Op mijn twaalfde jaar kwam ik voor het eerst in aanraking met theater. Ik was onmiddellijk verkocht. Vanaf dat moment wist ik dat ik actrice wilde worden! Erger nog, het was het énige dat ik wilde worden.
Mijn vrienden en vriendinnen verklaarden me voor gek en vertelden mij dat het moeilijk was om op de Toneelschool te komen. En als het mij al zou lukken was het daarna maar de vraag of je er je boterham mee zou kunnen verdienen!
Toen ik voor de eerste keer toelatingsexamen deed trilden mijn knieën zo erg, dat ik het zelf kon horen en de hele examencommissie het kon zien! Ik werd afgewezen (overigens niet omdat mijn knieën trilden!), met de boodschap het later nog eens te proberen. Het jaar daarop werd ik aangenomen.
De Toneelschool was een totaal ander soort opleiding dan ik had verwacht. In plaats van rondwandelen in mooie kostuums met een pruik op mijn hoofd, bleek het veel spannender te zijn! Van ’s ochtends vroeg tot ’s avonds laat kregen we bewegingstrainingen (conditietraining, schermen, acrobatiek, soms boksen, dans en mime) zang- en stemtrainingen en verschillende soorten spellessen van acteurs en actrices.

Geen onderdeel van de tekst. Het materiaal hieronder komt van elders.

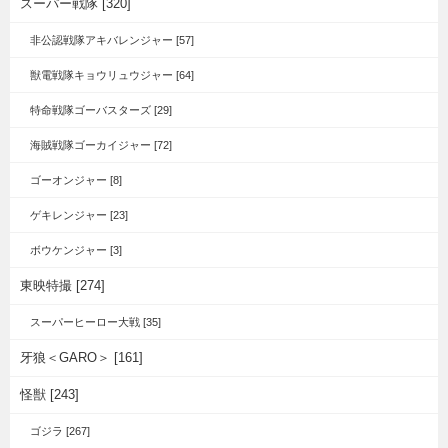
スーパー戦隊 [320]
非公認戦隊アキバレンジャー [57]
獣電戦隊キョウリュウジャー [64]
特命戦隊ゴーバスターズ [29]
海賊戦隊ゴーカイジャー [72]
ゴーオンジャー [8]
ゲキレンジャー [23]
ボウケンジャー [3]
東映特撮 [274]
スーパーヒーロー大戦 [35]
牙狼＜GARO＞ [161]
怪獣 [243]
ゴジラ [267]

We werden gestimuleerd na te denken over onderwerpen als “Waarom wil ik het toneel op? Wat heb ik te vertellen?”
Het sprak voor zich dat ik veel theatervoorstellingen bezocht, theaterstukken las, speltechnieken bestudeerde, teksten analyseerde en leerde. Natuurlijk wilde ik ook weten wat er om me heen in de wereld gebeurde, theater en het leven hebben nu eenmaal veel met elkaar te maken.
Een belangrijke zoektocht voor mij was: hoe kan je je fantasie en je creativiteit de vrije loop laten terwijl je je bewust bent dat er naar je gekeken wordt en tegelijkertijd de essentie van je toneelspel naar je publiek toe zo helder mogelijk overbrengen?
In 1980 richtte ik samen met een groep acteurs een eigen theatergroep, “Toneelgroep 8 oktober” op. We maakten theater voor volwassenen, jongeren en later ook voor kinderen. Ik ontdekte dat de fantasiewereld van kinderen en jongeren mij aansprak en besloot naast het acteren te gaan schrijven en regisseren voor de jeugd. Daardoor ontstond de behoefte mijn publiek beter te leren kennen en dat bracht me op het idee om theaterles te geven aan jongeren.
Na 26 jaar heb ik in december 2015 afscheid genomen als directeur. De amsterdamse jeugdteJAterschool is voor mij geen baan geweest, maar mijn levenswerk. Ik dank hierbij alle betrokkenen vanaf 1989 tot nu voor het mogelijk maken van de AJTS en wens alle betrokkenen van nu een mooie toekomst bij de AJTS! Helemaal los komen van de school zal mij nooit lukken. Ik verlaat na mijn vertrek Amsterdam en verhuis naar Zeeland. Dan krijg ik alle tijd om te genieten van mijn familie, vrienden, de kunsten en de natuur. Maar… tot de kerstvakantie ben ik er nog!”